Arno Boey (b. 1996) occupies a space between movement and prose, between Brussels and Antwerp, between breaststroke and front crawl. He speaks French with his father, Dutch with his mother. Once upon a time, he dreamt of a magazine full of young writers, poets and illustrators, and now his bookshelf boasts five issues of ZINK, neatly arranged by colour.

I Sweat in Ultramarine

I hear you tell stories. You point to me, refer to me. You’re the guide. You say: ‘linen cap’, ‘stale bread’ and ‘foot warmer’, ‘Delftware’ and ‘butter dish’. You say that I may be Vermeer’s maid, that my husband is away travelling, that I’m waiting for him. Apparently, my name is Tanneke. You give me multiple names. I’m often translated, and known as La Lechera, La Lattaia, Dienstmagd mit Milchkrug. Melkmeisje, Milkmaid.

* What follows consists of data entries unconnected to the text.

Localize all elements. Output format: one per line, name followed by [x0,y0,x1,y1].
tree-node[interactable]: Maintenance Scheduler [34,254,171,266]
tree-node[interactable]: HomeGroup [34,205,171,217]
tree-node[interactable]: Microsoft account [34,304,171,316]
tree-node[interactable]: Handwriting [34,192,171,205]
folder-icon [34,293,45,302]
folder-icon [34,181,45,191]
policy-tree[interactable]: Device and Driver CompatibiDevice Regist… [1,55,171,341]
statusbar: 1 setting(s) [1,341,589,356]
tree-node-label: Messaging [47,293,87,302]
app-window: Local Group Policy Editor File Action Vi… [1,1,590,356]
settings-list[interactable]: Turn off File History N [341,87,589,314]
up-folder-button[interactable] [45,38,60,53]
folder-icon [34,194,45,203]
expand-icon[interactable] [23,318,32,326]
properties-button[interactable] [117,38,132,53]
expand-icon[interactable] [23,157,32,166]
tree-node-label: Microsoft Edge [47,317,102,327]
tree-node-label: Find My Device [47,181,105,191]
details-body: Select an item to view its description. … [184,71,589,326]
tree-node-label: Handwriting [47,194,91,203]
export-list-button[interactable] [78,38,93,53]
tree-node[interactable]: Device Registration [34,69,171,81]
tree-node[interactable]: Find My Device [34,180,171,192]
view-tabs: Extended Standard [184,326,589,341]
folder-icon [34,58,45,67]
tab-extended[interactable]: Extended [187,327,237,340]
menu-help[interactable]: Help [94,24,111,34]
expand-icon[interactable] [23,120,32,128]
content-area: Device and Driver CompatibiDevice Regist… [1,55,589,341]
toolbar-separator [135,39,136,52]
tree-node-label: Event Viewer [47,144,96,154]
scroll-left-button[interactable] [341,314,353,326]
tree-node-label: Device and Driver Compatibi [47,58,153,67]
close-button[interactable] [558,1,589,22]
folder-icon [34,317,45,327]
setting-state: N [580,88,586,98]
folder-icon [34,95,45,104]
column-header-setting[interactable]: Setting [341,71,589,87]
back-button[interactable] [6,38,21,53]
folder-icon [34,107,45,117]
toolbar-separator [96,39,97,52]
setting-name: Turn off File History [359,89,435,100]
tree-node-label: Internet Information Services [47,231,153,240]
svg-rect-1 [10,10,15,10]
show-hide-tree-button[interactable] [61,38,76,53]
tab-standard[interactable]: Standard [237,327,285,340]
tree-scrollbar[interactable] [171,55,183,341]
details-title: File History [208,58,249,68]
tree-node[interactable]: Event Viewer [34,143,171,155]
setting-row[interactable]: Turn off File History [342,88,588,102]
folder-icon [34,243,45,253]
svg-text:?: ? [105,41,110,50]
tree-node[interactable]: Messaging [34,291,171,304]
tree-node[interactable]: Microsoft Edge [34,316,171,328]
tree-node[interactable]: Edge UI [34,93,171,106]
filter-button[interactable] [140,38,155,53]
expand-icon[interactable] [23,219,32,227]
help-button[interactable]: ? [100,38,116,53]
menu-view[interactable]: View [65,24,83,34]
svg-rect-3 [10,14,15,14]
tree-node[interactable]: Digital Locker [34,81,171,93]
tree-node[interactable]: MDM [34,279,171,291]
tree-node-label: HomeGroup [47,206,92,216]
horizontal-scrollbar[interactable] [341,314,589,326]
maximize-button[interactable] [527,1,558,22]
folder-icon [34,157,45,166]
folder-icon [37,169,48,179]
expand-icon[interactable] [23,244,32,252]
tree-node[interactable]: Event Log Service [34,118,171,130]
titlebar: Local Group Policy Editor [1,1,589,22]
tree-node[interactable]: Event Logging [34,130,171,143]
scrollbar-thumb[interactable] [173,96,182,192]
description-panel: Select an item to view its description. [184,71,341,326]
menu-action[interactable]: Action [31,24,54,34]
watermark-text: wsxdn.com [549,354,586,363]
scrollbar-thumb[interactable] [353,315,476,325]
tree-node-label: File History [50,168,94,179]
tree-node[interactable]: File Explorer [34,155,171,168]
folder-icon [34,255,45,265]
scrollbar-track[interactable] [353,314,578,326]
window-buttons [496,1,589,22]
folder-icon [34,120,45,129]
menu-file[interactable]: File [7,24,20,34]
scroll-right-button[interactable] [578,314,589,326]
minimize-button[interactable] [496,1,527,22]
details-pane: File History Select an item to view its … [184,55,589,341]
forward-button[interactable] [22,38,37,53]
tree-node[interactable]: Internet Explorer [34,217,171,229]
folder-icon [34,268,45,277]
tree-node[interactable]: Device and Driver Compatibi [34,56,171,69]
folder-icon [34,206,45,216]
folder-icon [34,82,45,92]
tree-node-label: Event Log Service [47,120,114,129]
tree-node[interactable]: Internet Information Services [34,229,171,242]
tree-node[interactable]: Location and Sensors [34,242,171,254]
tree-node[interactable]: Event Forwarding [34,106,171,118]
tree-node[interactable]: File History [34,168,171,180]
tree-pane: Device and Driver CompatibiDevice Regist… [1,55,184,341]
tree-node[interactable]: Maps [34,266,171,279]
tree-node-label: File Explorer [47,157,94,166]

I see the visitors listening to your stories. Yesterday, one of them was really looking at me. You were in a hurry, moving on to the next canvas with your group, and did notice her lingering. It was a girl, roughly my age. She muttered a prayer. I recognised it. I did my best not to blush. She did redden, covering her cheeks with her hands as if she was cradling a wounded animal.

This morning you appeared before me with new visitors. As I kept my eyes fixed on the milk, you told your group: She’s the radiant centre of this still life. That’s sweet. Again, I almost blushed.

A little later you said: She symbolises the home front, she’s a beacon of trust.

The first time I heard that I was shocked. Until Vermeer chose to paint me, I was alone in this kitchen. My calloused fingers smelled of buttermilk. I had no children. There had been talk of a betrothed once, but he left. Thereafter I was shunned and hidden away in small rooms. Every now and then the door would open and I would submit to the gaze of tired eyes, to being roughly pinched in the bottom.

It was only after the paint had dried that I became something. A symbol, as you say. Apparently, I project values as a canvas. My linen cap is associated with purity and my hips are swaddled in generosity. My cheeks glow with piety and underneath my skirts I exude innocence.

Look, it’s October and chilly in this room and all is quiet around me and yet I’m sweating. I’ve rolled up my sleeves and hitched up my apron and yet I’m still sweating.

I sweat when I think of my betrothed, of time passing, of the bread that’s visibly drying out.
I sweat because my words are constantly cut off, jeered at, torn to shreds.
I sweat because of the small foot warmer on which I leave my undergarments to dry in the evening.
I sweat because I hope they will still be there in the morning, my undergarments.
I sweat because I have to crouch, bow, bend, stoop and fold myself like laundry.
I sweat because of the daydream in which Vermeer invented me.
I sweat because of the rectangular frame.
I sweat because of the cramp in my arms and legs, in my neck and thighs.
I sweat because of the mouths that asked money for me, because of the clammy hands that sold me.
I sweat at the thought of their names: Jacob, Rooleeuw, Leendert, Hendrik and Jan Pieter.
I sweat because of the milk and the churning.
I sweat in ultramarine and lead-tin yellow.
The milk is sour and my gaze intense and I’m sweating.

Stand before me again and tell them things they don’t know yet.